F = P[((1 + r)^n - 1) / r]

...where F, P, r, and n are, respectively,
• The Future balance (i.e., accumulated amount) of the investment after n periods;
• The amount of each periodic Payment (investment) into the fund;
• The interest Rate or yield per period; and
• The Number of periods.

Since the payments into the fund are intended to be monthly, r will need to be expressed as a monthly rate. In your given scenario r = 0.05 / 12 = .00416••••. Similarly, be sure to state n consistently (# of months, if the investments are made monthly).

To illustrate its use, if you were to sink 350 each month into a fund earning 5% per annum, for 3 years, immediately following the final investment you'd have a total of

350 x ((1.00416•••^36 - 1) / 0.00416•••) ≈ 13,564.

Now for the "yeah, but"s...

• One requirement for the model to be perfectly accurate is that the rate or yield never varies. If it does (as would be typical with a bond fund) your mileage will vary; more or less depending on the volatility and timing of the yield changes.

• The model doesn't take into account changes in the value of your accumulated fund triggered by changes in the portfolio's value itself. The bonds making up the portfolio will change in value (the value of fixed income instruments moves inversely to market interest rates).

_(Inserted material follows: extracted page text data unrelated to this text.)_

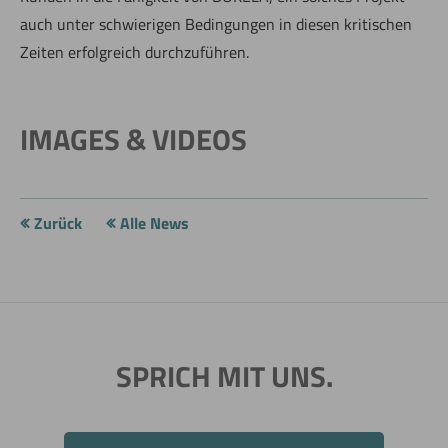
auch unter schwierigen Bedingungen in diesen kritischen
Zeiten erfolgreich durchzuführen.
IMAGES & VIDEOS
Zurück
Alle News
SPRICH MIT UNS.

• The model also assumes that the investments are made at the end of each period (month, in this case), The practical import of this issue is that the result F would be the fund's amount immediately after the last investment.

• Taxes are not taken into account. The after-tax balance in the fund (the amount that really matters, after all) will depend on the composition of the portfolio (taxable bonds vs. tax-free munis), and other tax issues specific to your situation which might apply.

Not to scare you off of the model; despite these caveats it'll do a decent job of giving you a rough idea of your accumulated fund balance after n months. Just be aware of the built-in assumptions, in the event that a laser-accurate number is ever required in the future.

Hope that helps a bit, and congrats on the new gig!